• _How to complete this task_
All of the data below is to be copied again without changes.

---

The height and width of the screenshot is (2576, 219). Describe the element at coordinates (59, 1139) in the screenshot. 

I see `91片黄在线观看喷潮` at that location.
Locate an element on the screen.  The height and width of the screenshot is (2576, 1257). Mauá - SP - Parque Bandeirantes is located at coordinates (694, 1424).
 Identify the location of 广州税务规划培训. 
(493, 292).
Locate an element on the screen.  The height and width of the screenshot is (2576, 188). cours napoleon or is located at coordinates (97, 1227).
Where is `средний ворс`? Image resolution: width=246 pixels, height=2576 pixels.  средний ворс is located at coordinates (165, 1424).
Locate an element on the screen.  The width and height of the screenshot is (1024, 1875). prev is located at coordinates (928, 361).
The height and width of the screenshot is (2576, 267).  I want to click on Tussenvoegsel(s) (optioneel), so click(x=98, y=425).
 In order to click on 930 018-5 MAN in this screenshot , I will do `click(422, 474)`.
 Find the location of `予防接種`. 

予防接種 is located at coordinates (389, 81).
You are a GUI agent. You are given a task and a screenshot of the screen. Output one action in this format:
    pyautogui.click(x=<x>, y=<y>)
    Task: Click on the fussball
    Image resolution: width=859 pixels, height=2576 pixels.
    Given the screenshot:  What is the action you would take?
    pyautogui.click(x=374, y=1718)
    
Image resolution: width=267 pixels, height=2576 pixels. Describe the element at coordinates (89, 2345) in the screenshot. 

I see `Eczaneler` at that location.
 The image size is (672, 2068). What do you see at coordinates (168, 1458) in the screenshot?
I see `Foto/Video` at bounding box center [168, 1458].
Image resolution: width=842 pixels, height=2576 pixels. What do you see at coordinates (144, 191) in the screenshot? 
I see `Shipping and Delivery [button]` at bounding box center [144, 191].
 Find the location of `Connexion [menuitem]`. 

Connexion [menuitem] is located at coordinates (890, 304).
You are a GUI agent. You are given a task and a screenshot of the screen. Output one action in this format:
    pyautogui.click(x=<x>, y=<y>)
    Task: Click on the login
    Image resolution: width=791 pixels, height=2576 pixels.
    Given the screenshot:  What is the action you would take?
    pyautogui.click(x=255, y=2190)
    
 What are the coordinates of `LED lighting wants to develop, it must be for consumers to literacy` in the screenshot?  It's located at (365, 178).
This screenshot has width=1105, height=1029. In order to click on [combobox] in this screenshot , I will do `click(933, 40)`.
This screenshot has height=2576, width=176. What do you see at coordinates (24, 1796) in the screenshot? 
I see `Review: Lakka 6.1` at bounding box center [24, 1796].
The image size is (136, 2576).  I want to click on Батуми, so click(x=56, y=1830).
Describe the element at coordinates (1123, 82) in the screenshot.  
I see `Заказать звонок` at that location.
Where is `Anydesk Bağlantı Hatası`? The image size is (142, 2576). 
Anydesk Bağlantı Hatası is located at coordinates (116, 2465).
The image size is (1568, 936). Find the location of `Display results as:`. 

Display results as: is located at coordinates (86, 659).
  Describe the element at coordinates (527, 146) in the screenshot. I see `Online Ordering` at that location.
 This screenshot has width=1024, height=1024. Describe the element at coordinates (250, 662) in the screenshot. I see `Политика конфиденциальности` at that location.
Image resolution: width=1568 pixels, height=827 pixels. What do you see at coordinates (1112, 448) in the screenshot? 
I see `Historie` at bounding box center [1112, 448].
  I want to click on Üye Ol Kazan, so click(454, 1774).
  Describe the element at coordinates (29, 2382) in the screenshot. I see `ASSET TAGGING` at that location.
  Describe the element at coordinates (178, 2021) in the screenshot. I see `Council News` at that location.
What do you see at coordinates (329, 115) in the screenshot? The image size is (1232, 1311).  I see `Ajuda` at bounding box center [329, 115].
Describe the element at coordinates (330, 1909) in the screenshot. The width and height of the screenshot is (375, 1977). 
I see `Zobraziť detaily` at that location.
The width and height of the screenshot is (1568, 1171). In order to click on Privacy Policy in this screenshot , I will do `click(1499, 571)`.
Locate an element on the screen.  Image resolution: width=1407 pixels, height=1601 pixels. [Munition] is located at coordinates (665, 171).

---

• _Solved problem_
The height and width of the screenshot is (2576, 219). Describe the element at coordinates (59, 1139) in the screenshot. 

I see `91片黄在线观看喷潮` at that location.
Locate an element on the screen.  The height and width of the screenshot is (2576, 1257). Mauá - SP - Parque Bandeirantes is located at coordinates (694, 1424).
 Identify the location of 广州税务规划培训. 
(493, 292).
Locate an element on the screen.  The height and width of the screenshot is (2576, 188). cours napoleon or is located at coordinates (97, 1227).
Where is `средний ворс`? Image resolution: width=246 pixels, height=2576 pixels.  средний ворс is located at coordinates (165, 1424).
Locate an element on the screen.  The width and height of the screenshot is (1024, 1875). prev is located at coordinates (928, 361).
The height and width of the screenshot is (2576, 267).  I want to click on Tussenvoegsel(s) (optioneel), so click(x=98, y=425).
 In order to click on 930 018-5 MAN in this screenshot , I will do `click(422, 474)`.
 Find the location of `予防接種`. 

予防接種 is located at coordinates (389, 81).
You are a GUI agent. You are given a task and a screenshot of the screen. Output one action in this format:
    pyautogui.click(x=<x>, y=<y>)
    Task: Click on the fussball
    Image resolution: width=859 pixels, height=2576 pixels.
    Given the screenshot:  What is the action you would take?
    pyautogui.click(x=374, y=1718)
    
Image resolution: width=267 pixels, height=2576 pixels. Describe the element at coordinates (89, 2345) in the screenshot. 

I see `Eczaneler` at that location.
 The image size is (672, 2068). What do you see at coordinates (168, 1458) in the screenshot?
I see `Foto/Video` at bounding box center [168, 1458].
Image resolution: width=842 pixels, height=2576 pixels. What do you see at coordinates (144, 191) in the screenshot? 
I see `Shipping and Delivery [button]` at bounding box center [144, 191].
 Find the location of `Connexion [menuitem]`. 

Connexion [menuitem] is located at coordinates (890, 304).
You are a GUI agent. You are given a task and a screenshot of the screen. Output one action in this format:
    pyautogui.click(x=<x>, y=<y>)
    Task: Click on the login
    Image resolution: width=791 pixels, height=2576 pixels.
    Given the screenshot:  What is the action you would take?
    pyautogui.click(x=255, y=2190)
    
 What are the coordinates of `LED lighting wants to develop, it must be for consumers to literacy` in the screenshot?  It's located at (365, 178).
This screenshot has width=1105, height=1029. In order to click on [combobox] in this screenshot , I will do `click(933, 40)`.
This screenshot has height=2576, width=176. What do you see at coordinates (24, 1796) in the screenshot? 
I see `Review: Lakka 6.1` at bounding box center [24, 1796].
The image size is (136, 2576).  I want to click on Батуми, so click(x=56, y=1830).
Describe the element at coordinates (1123, 82) in the screenshot.  
I see `Заказать звонок` at that location.
Where is `Anydesk Bağlantı Hatası`? The image size is (142, 2576). 
Anydesk Bağlantı Hatası is located at coordinates (116, 2465).
The image size is (1568, 936). Find the location of `Display results as:`. 

Display results as: is located at coordinates (86, 659).
  Describe the element at coordinates (527, 146) in the screenshot. I see `Online Ordering` at that location.
 This screenshot has width=1024, height=1024. Describe the element at coordinates (250, 662) in the screenshot. I see `Политика конфиденциальности` at that location.
Image resolution: width=1568 pixels, height=827 pixels. What do you see at coordinates (1112, 448) in the screenshot? 
I see `Historie` at bounding box center [1112, 448].
  I want to click on Üye Ol Kazan, so click(454, 1774).
  Describe the element at coordinates (29, 2382) in the screenshot. I see `ASSET TAGGING` at that location.
  Describe the element at coordinates (178, 2021) in the screenshot. I see `Council News` at that location.
What do you see at coordinates (329, 115) in the screenshot? The image size is (1232, 1311).  I see `Ajuda` at bounding box center [329, 115].
Describe the element at coordinates (330, 1909) in the screenshot. The width and height of the screenshot is (375, 1977). 
I see `Zobraziť detaily` at that location.
The width and height of the screenshot is (1568, 1171). In order to click on Privacy Policy in this screenshot , I will do `click(1499, 571)`.
Locate an element on the screen.  Image resolution: width=1407 pixels, height=1601 pixels. [Munition] is located at coordinates (665, 171).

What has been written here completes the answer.